Problem description: Please retype the entries that follow exactly as they are, leaving the images behind.

Entries shown:
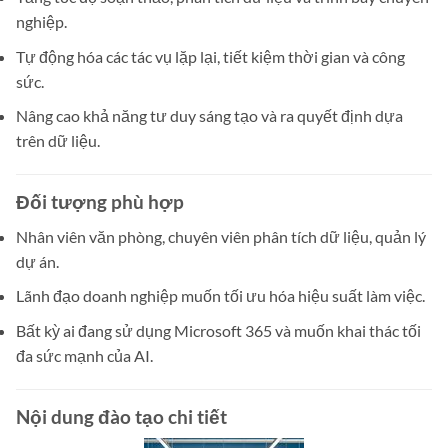
nghiệp.
Tự động hóa các tác vụ lặp lại, tiết kiệm thời gian và công
sức.
Nâng cao khả năng tư duy sáng tạo và ra quyết định dựa
trên dữ liệu.
Đối tượng phù hợp
Nhân viên văn phòng, chuyên viên phân tích dữ liệu, quản lý
dự án.
Lãnh đạo doanh nghiệp muốn tối ưu hóa hiệu suất làm việc.
Bất kỳ ai đang sử dụng Microsoft 365 và muốn khai thác tối
đa sức mạnh của AI.
Nội dung đào tạo chi tiết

Solution to the problem:
nghiệp.
Tự động hóa các tác vụ lặp lại, tiết kiệm thời gian và công
sức.
Nâng cao khả năng tư duy sáng tạo và ra quyết định dựa
trên dữ liệu.
Đối tượng phù hợp
Nhân viên văn phòng, chuyên viên phân tích dữ liệu, quản lý
dự án.
Lãnh đạo doanh nghiệp muốn tối ưu hóa hiệu suất làm việc.
Bất kỳ ai đang sử dụng Microsoft 365 và muốn khai thác tối
đa sức mạnh của AI.
Nội dung đào tạo chi tiết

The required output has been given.